As I said, in wp I position and scale each image individually in each of my 3 galleries. And in most cases with different alignment and additional spacing per row - they’re not croped, neither dynamically justified in a row nor in masonry style.

How I understood, in kirby, this would only work with individual layouts (industrie.css, product.css etc.). If I specify my 24-column grid as a basis, there are theoretically 24 possibilities with 1x-24x 4.167% image widths of 100% gallery width (or a little less image width, according to extra space between them). My thought is: each size could be a global placeholder with a fixed % value. Perhaps additionally with defined alignments in the row: top, middle or bottom and aligned to the left or to the right neighbor image - then of course with more placeholders.

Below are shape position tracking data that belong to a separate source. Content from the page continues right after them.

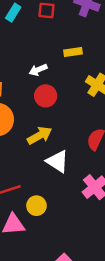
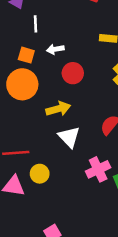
white arrow: (38, 70) -> (55, 49), moved

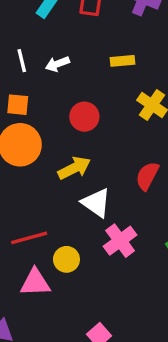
white arrow: (55, 49) -> (57, 64), moved
pink cross: (98, 169) -> (120, 241), moved

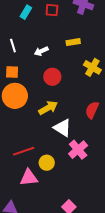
white arrow: (57, 64) -> (41, 51), moved

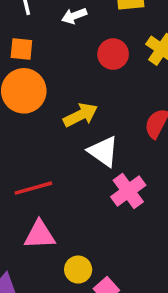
red circle: (52, 77) -> (113, 54), moved
yellow circle: (47, 163) -> (78, 270), moved

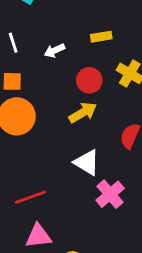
yellow arrow: (80, 115) -> (83, 113), moved

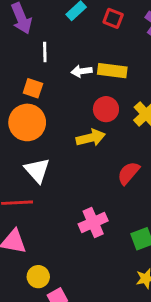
yellow rectangle: (101, 37) -> (112, 71), moved, size x1.4
white triangle: (87, 162) -> (37, 170), moved

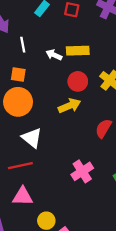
white arrow: (82, 71) -> (54, 55), turned 42

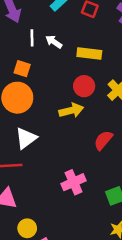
white arrow: (54, 55) -> (54, 42), moved
white triangle: (32, 138) -> (26, 138), turned 35

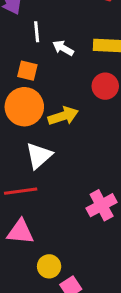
white arrow: (54, 42) -> (63, 48), moved
yellow arrow: (71, 110) -> (63, 116), moved

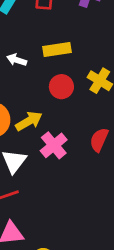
pink cross: (102, 205) -> (54, 145), moved

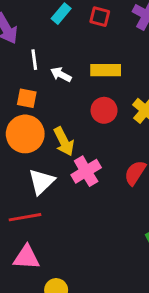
yellow arrow: (29, 121) -> (64, 141), turned 84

Yes, this is anything but comfortable, probably a lot of work by hand, but the result (as on my site) would be worth it to me. Could that be a beginning? How would it look then?

Best
Andreas

I think your problem has two parts:

  1. The first one is not really Kirby specific but a question of what sort of HTML Markup and styles you want to use to achieve what you want. Flexbox and CSS Grid would be two options to achieve this. A look at the source code of your WP template might be helpful here (or not).

  2. The second problem is how if and if so – how – you can set this up in the Panel, so that you can change placing of images or replacing images easily with the web frontend without having to touch the templates again.

I’d start with the first problem. Create a prototype with your favorite grid system and hardcoded images.

When that is finished, you will know what information you need to provide for each image via the Panel (basically it will either be a integer for a given span of columns plus maybe an offset).